I still feed my dogs TOTW. They do really well on it, I haven't had any issues with it at all. Their coats are always smooth and shiny. Once a week I even give them each a can of TOTW can food as a treat. They love it. Where I'm at it's about $50 for a 30lb bag, so not to bad.I usually go through about 2 bags a month. Orijen is the best but it's over $80 for their largest bag.


----------



## Odin`s_BlueDragon (Mar 11, 2012)

MJB13 said:


> I still feed my dogs TOTW. They do really well on it, I haven't had any issues with it at all. Their coats are always smooth and shiny. Once a week I even give them each a can of TOTW can food as a treat. They love it. Where I'm at it's about $50 for a 30lb bag, so not to bad.I usually go through about 2 bags a month. Orijen is the best but it's over $80 for their largest bag.

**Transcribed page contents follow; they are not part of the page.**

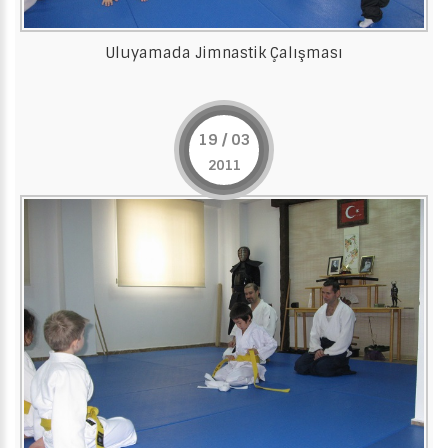
Uluyamada Jimnastik Çalışması
19 / 03
2011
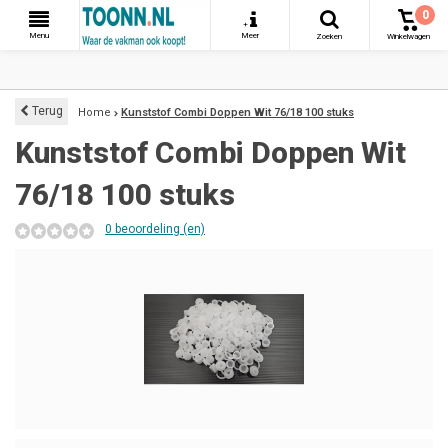
0
+
Menu
Meer
Zoeken
Winkelwagen
Terug
Home
Kunststof Combi Doppen Wit 76/18 100 stuks
Kunststof Combi Doppen Wit
76/18 100 stuks
0 beoordeling (en)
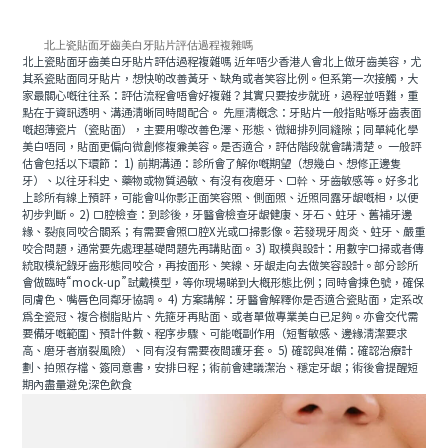
北上瓷貼面牙齒美白牙貼片評估過程複雜嗎
北上瓷貼面牙齒美白牙貼片評估過程複雜嗎 近年唔少香港人會北上做牙齒美容，尤
其系瓷貼面同牙貼片，想快啲改善黃牙、缺角或者笑容比例。但系第一次接觸，大
家最關心嘅往往系：評估流程會唔會好複雜？其實只要按步就班，過程並唔難，重
點在于資訊透明、溝通清晰同時間配合。 先厘清概念：牙貼片一般指貼喺牙齒表面
嘅超薄瓷片（瓷貼面），主要用嚟改善色澤、形態、微細排列同縫隙；同單純化學
美白唔同，貼面更偏向微創修複兼美容。是否適合，評估階段就會講清楚。 一般評
估會包括以下環節： 1) 前期溝通：診所會了解你嘅期望（想幾白、想修正邊隻
牙）、以往牙科史、藥物或物質過敏、有沒有夜磨牙、口幹、牙齒敏感等。好多北
上診所有線上預評，可能會叫你影正面笑容照、側面照、近照同露牙龈嘅相，以便
初步判斷。 2) 口腔檢查：到診後，牙醫會檢查牙龈健康、牙石、蛀牙、舊補牙邊
緣、裂痕同咬合關系；有需要會照口腔X光或口掃影像。若發現牙周炎、蛀牙、嚴重
咬合問題，通常要先處理基礎問題先再講貼面。 3) 取模與設計：用數字口掃或者傳
統取模紀錄牙齒形態同咬合，再按面形、笑線、牙龈走向去做笑容設計。部分診所
會做臨時“mock-up”試戴模型，等你現場睇到大概形態比例；同時會揀色號，確保
同膚色、嘴唇色同鄰牙協調。 4) 方案講解：牙醫會解釋你是否適合瓷貼面，定系改
爲全瓷冠、複合樹脂貼片、先箍牙再貼面、或者單做專業美白已足夠。亦會交代需
要備牙嘅範圍、預計件數、程序步驟、可能嘅副作用（短暫敏感、邊緣清潔要求
高、磨牙者崩裂風險）、同有沒有需要夜間護牙套。 5) 確認與准備：確認治療計
劃、拍照存檔、簽同意書，安排日程；術前會建議潔治、穩定牙龈；術後會提醒短
期內盡量避免深色飲食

check out Dog and Cat Food, Treats, and Supplies | Free Shipping at Chewy.com i think they have TotW cheaper than that. also Acana is made bby Champion who makes Orijen too, and its like $60 on there too.

on a side note, feed prices must be cheap near me compared to everyone else. i paid $37 for TotW and am paying $55 for Acana


----------



## MJB13 (Nov 15, 2012)

Odin's_BlueDragon said:


> check out Dog and Cat Food, Treats, and Supplies | Free Shipping at Chewy.com i think they have TotW cheaper than that. also Acana is made bby Champion who makes Orijen too, and its like $60 on there too.
> 
> on a side note, feed prices must be cheap near me compared to everyone else. i paid $37 for TotW and am paying $55 for Acana


The Acana dog food on there is always out of stock or thats what my dogs would be eating. Do you know of any retail stores that sell Acana? I can't find it where I live.


----------



## Odin`s_BlueDragon (Mar 11, 2012)

MJB13 said:


> The Acana dog food on there is always out of stock or thats what my dogs would be eating. Do you know of any retail stores that sell Acana? I can't find it where I live.


Hmmm. I ordered Wild Prairie and never had a problem. It might be just a supply issue, Acana had a fire in their facility about a month ago and instead of sacraficing quality to keep up with demand, they decided to just cut back on their output until till they get everything fixed. Shouldn't be much longer now.

As far as retail stores... no. I have yet to find a big chain that carries it. I'm in CA and have found it at Incredible Pets, Western Feed and Pet Supply and River Valley Feed can order it. But I would think u'd have better luck at feed store.


----------



## ames (Jun 6, 2010)

If you go I the Acana web site they have a store locator for local stores. You would be surprised there are some all over.


----------